**What the task requires:**
Among the records below, find each line bearing the word "window" and copy it.

**Material supplied:**

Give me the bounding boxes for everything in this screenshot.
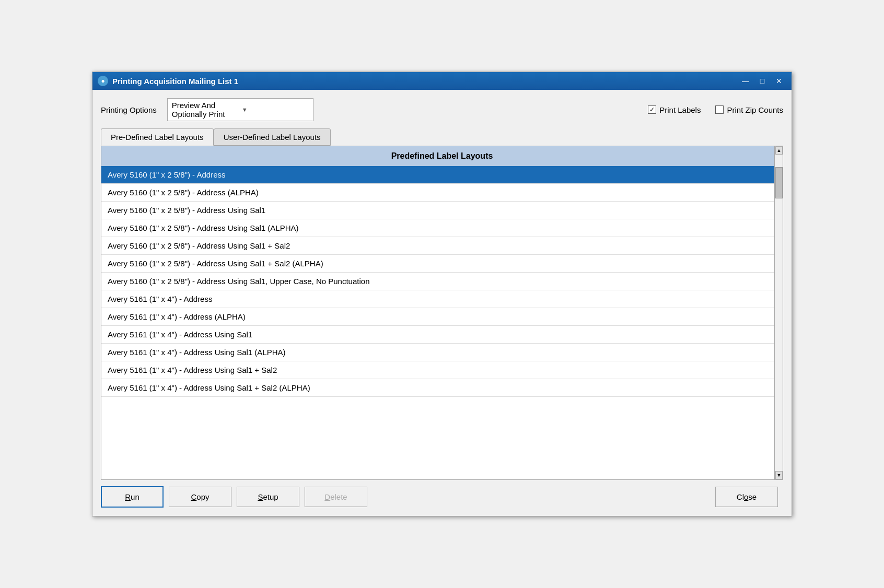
content-area: Printing Options Preview And Optionally … bbox=[92, 90, 792, 516]
app-icon: ● bbox=[98, 76, 108, 86]
printing-options-label: Printing Options bbox=[101, 105, 157, 114]
print-labels-label: Print Labels bbox=[659, 105, 701, 114]
list-item[interactable]: Avery 5160 (1" x 2 5/8") - Address Using… bbox=[101, 255, 783, 273]
list-item[interactable]: Avery 5161 (1" x 4") - Address Using Sal… bbox=[101, 379, 783, 397]
top-bar: Printing Options Preview And Optionally … bbox=[101, 98, 783, 121]
copy-button[interactable]: Copy bbox=[169, 487, 231, 507]
window-controls: — □ ✕ bbox=[738, 75, 786, 87]
list-container: Predefined Label Layouts Avery 5160 (1" … bbox=[101, 146, 783, 480]
list-item[interactable]: Avery 5160 (1" x 2 5/8") - Address Using… bbox=[101, 273, 783, 290]
dropdown-value: Preview And Optionally Print bbox=[172, 101, 239, 119]
printing-options-dropdown[interactable]: Preview And Optionally Print ▼ bbox=[167, 98, 313, 121]
dropdown-arrow-icon: ▼ bbox=[242, 107, 309, 113]
scrollbar-thumb[interactable] bbox=[775, 167, 783, 198]
list-item[interactable]: Avery 5160 (1" x 2 5/8") - Address (ALPH… bbox=[101, 184, 783, 202]
tab-predefined-label-layouts[interactable]: Pre-Defined Label Layouts bbox=[101, 128, 214, 146]
list-item[interactable]: Avery 5160 (1" x 2 5/8") - Address Using… bbox=[101, 202, 783, 219]
list-item[interactable]: Avery 5161 (1" x 4") - Address Using Sal… bbox=[101, 326, 783, 344]
checkbox-group: Print Labels Print Zip Counts bbox=[648, 105, 783, 114]
window-title: Printing Acquisition Mailing List 1 bbox=[112, 77, 734, 86]
title-bar: ● Printing Acquisition Mailing List 1 — … bbox=[92, 72, 792, 90]
print-labels-checkbox-item[interactable]: Print Labels bbox=[648, 105, 701, 114]
main-window: ● Printing Acquisition Mailing List 1 — … bbox=[92, 72, 792, 516]
print-zip-counts-label: Print Zip Counts bbox=[727, 105, 783, 114]
close-window-button[interactable]: ✕ bbox=[772, 75, 786, 87]
list-item[interactable]: Avery 5160 (1" x 2 5/8") - Address Using… bbox=[101, 219, 783, 237]
minimize-button[interactable]: — bbox=[738, 75, 753, 87]
delete-button[interactable]: Delete bbox=[305, 487, 367, 507]
scrollbar-arrow-up[interactable]: ▲ bbox=[775, 146, 783, 155]
restore-button[interactable]: □ bbox=[755, 75, 770, 87]
run-button[interactable]: Run bbox=[101, 486, 164, 508]
list-body[interactable]: Avery 5160 (1" x 2 5/8") - AddressAvery … bbox=[101, 166, 783, 479]
list-item[interactable]: Avery 5160 (1" x 2 5/8") - Address Using… bbox=[101, 237, 783, 255]
list-item[interactable]: Avery 5161 (1" x 4") - Address bbox=[101, 290, 783, 308]
list-item[interactable]: Avery 5161 (1" x 4") - Address Using Sal… bbox=[101, 344, 783, 361]
tab-user-defined-label-layouts[interactable]: User-Defined Label Layouts bbox=[214, 128, 331, 146]
scrollbar-track[interactable]: ▲ ▼ bbox=[774, 146, 783, 479]
print-labels-checkbox[interactable] bbox=[648, 105, 656, 114]
bottom-buttons: Run Copy Setup Delete Close bbox=[101, 480, 783, 510]
list-item[interactable]: Avery 5160 (1" x 2 5/8") - Address bbox=[101, 166, 783, 184]
scrollbar-arrow-down[interactable]: ▼ bbox=[775, 471, 783, 479]
list-item[interactable]: Avery 5161 (1" x 4") - Address Using Sal… bbox=[101, 361, 783, 379]
print-zip-counts-checkbox-item[interactable]: Print Zip Counts bbox=[715, 105, 783, 114]
list-item[interactable]: Avery 5161 (1" x 4") - Address (ALPHA) bbox=[101, 308, 783, 326]
setup-button[interactable]: Setup bbox=[237, 487, 299, 507]
list-header: Predefined Label Layouts bbox=[101, 146, 783, 166]
print-zip-counts-checkbox[interactable] bbox=[715, 105, 724, 114]
tabs-row: Pre-Defined Label Layouts User-Defined L… bbox=[101, 128, 783, 146]
close-button[interactable]: Close bbox=[715, 487, 778, 507]
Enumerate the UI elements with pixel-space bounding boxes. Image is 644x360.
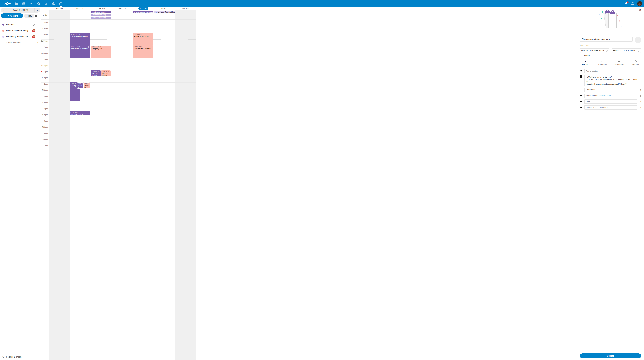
calendar-item-menu-icon[interactable]: ••• — [37, 30, 40, 31]
week-label[interactable]: Week 3 of 2020 — [6, 8, 34, 12]
calendar-item-label: Work (Christine Schott) — [6, 29, 31, 32]
event-title: management meeting — [70, 35, 89, 37]
gutter-line — [41, 70, 49, 70]
event-time: 10:00 - 11:00 — [134, 33, 152, 35]
gutter-line — [41, 64, 49, 64]
app-contacts-icon[interactable] — [50, 0, 57, 7]
event-title: Discuss office furniture — [134, 48, 152, 50]
all-day-cell[interactable] — [175, 10, 196, 19]
calendar-item-menu-icon[interactable]: ••• — [37, 36, 40, 37]
day-column[interactable] — [175, 19, 196, 147]
event-title: Discuss office furniture — [70, 48, 89, 50]
time-label: 9am — [41, 21, 48, 23]
all-day-cell[interactable] — [112, 10, 133, 19]
shared-by-avatar — [32, 29, 36, 32]
all-day-cell[interactable] — [70, 10, 90, 19]
calendar-event[interactable]: 10:00 - 11:00management meeting — [70, 33, 90, 45]
calendar-grid: Sun 1/12Mon 1/13Tue 1/14Wed 1/15Thu 1/16… — [41, 7, 196, 147]
time-label: 4:30pm — [41, 114, 48, 116]
time-label: 11am — [41, 46, 48, 48]
share-link-icon[interactable] — [33, 23, 36, 26]
calendar-item-menu-icon[interactable]: ••• — [37, 24, 40, 25]
event-time: 4:20 - 4:40 — [70, 111, 89, 113]
day-column[interactable] — [154, 19, 175, 147]
calendar-item-label: Personal — [6, 23, 31, 26]
calendar-event[interactable]: 11:00 - 12:00Discuss office furniture — [70, 45, 90, 58]
new-event-button[interactable]: + New event — [1, 13, 23, 18]
time-label: 5:30pm — [41, 126, 48, 128]
event-title: Company call — [92, 48, 110, 50]
time-label: 2pm — [41, 83, 48, 85]
calendar-item[interactable]: Personal••• — [0, 22, 41, 28]
calendar-event[interactable]: 1:00 - 1:30Discuss project announcement — [91, 70, 100, 76]
time-label: 12pm — [41, 58, 48, 60]
time-grid: 9am9:30am10am10:30am11am11:30am12pm12:30… — [41, 19, 196, 147]
all-day-event[interactable]: Line dance training — [91, 14, 111, 16]
calendar-event[interactable]: 11:00 - 12:00Discuss office furniture — [133, 45, 153, 58]
gutter-line — [41, 89, 49, 89]
next-week-button[interactable]: › — [34, 7, 40, 12]
app-activity-icon[interactable] — [28, 0, 35, 7]
calendar-item[interactable]: Personal (Christine Schott)••• — [0, 34, 41, 40]
event-title: Discuss project — [102, 72, 110, 76]
event-time: 2:00 - 2:30 — [78, 83, 83, 85]
calendar-color-dot — [2, 24, 4, 26]
day-header: Sat 1/18 — [175, 7, 196, 10]
time-label: 10am — [41, 34, 48, 36]
new-calendar-button[interactable]: + New calendar+ — [0, 40, 41, 46]
calendar-item-label: Personal (Christine Schott) — [6, 35, 31, 38]
time-label: 3pm — [41, 95, 48, 97]
grid-line — [49, 58, 196, 58]
app-mail-icon[interactable] — [42, 0, 50, 7]
calendar-event[interactable]: 10:00 - 11:00Phonecall with Abby — [133, 33, 153, 45]
event-title: Discuss project announcement — [92, 72, 100, 76]
day-column[interactable] — [91, 19, 112, 147]
day-header: Fri 1/17 — [154, 7, 175, 10]
calendar-event[interactable]: 4:20 - 4:40purchasing dept — [70, 111, 90, 115]
gutter-line — [41, 82, 49, 83]
all-day-event[interactable]: The Big Line Dancing Show — [154, 11, 175, 13]
app-talk-icon[interactable] — [35, 0, 42, 7]
day-column[interactable] — [49, 19, 70, 147]
calendar-event[interactable]: 2:00 - 2:30check-in — [84, 82, 90, 89]
gutter-line — [41, 125, 49, 126]
gutter-line — [41, 21, 49, 21]
time-label: 5pm — [41, 120, 48, 122]
day-header: Sun 1/12 — [49, 7, 70, 10]
time-label: 11:30am — [41, 52, 48, 54]
event-title: check-in — [78, 85, 83, 89]
all-day-event[interactable]: Line dance main rehearsal — [133, 11, 153, 13]
day-header: Thu 1/16 — [133, 7, 154, 10]
app-calendar-icon[interactable] — [57, 0, 64, 7]
current-time-marker — [41, 70, 42, 72]
app-photos-icon[interactable] — [20, 0, 28, 7]
calendar-event[interactable]: 11:00 - 12:00Company call — [91, 45, 111, 58]
day-header: Mon 1/13 — [70, 7, 90, 10]
view-toggle-button[interactable] — [34, 14, 39, 18]
time-label: 10:30am — [41, 40, 48, 42]
current-time-line — [133, 71, 154, 71]
calendar-sidebar: ‹ Week 3 of 2020 › + New event Today Per… — [0, 7, 41, 147]
all-day-event[interactable]: Line dance training — [91, 16, 111, 19]
day-column[interactable] — [112, 19, 133, 147]
previous-week-button[interactable]: ‹ — [1, 7, 6, 12]
grid-line — [49, 144, 196, 144]
calendar-event[interactable]: 1:00 - 1:30Discuss project — [101, 70, 111, 76]
week-navigation: ‹ Week 3 of 2020 › — [1, 7, 40, 12]
gutter-line — [41, 138, 49, 138]
time-label: 2:30pm — [41, 89, 48, 91]
app-files-icon[interactable] — [13, 0, 20, 7]
grid-line — [49, 132, 196, 132]
grid-line — [49, 76, 196, 76]
calendar-event[interactable]: 2:00 - 2:30check-in — [77, 82, 84, 89]
all-day-cell[interactable] — [49, 10, 70, 19]
gutter-line — [41, 95, 49, 95]
event-time: 1:00 - 1:30 — [102, 70, 110, 72]
nextcloud-logo[interactable] — [2, 0, 13, 7]
today-button[interactable]: Today — [24, 13, 34, 18]
all-day-event[interactable]: Line Dance Training — [91, 11, 111, 13]
today-day-pill: Thu 1/16 — [138, 7, 148, 10]
event-title: purchasing dept — [70, 113, 89, 115]
calendar-item[interactable]: Work (Christine Schott)••• — [0, 28, 41, 34]
reminder-bell-icon — [88, 46, 90, 48]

**Exercise solution:**
window-controls: — □ ✕ bbox=[738, 75, 786, 87]
window-title: Printing Acquisition Mailing List 1 bbox=[112, 77, 734, 86]
main-window: ● Printing Acquisition Mailing List 1 — … bbox=[92, 72, 792, 516]
close-window-button[interactable]: ✕ bbox=[772, 75, 786, 87]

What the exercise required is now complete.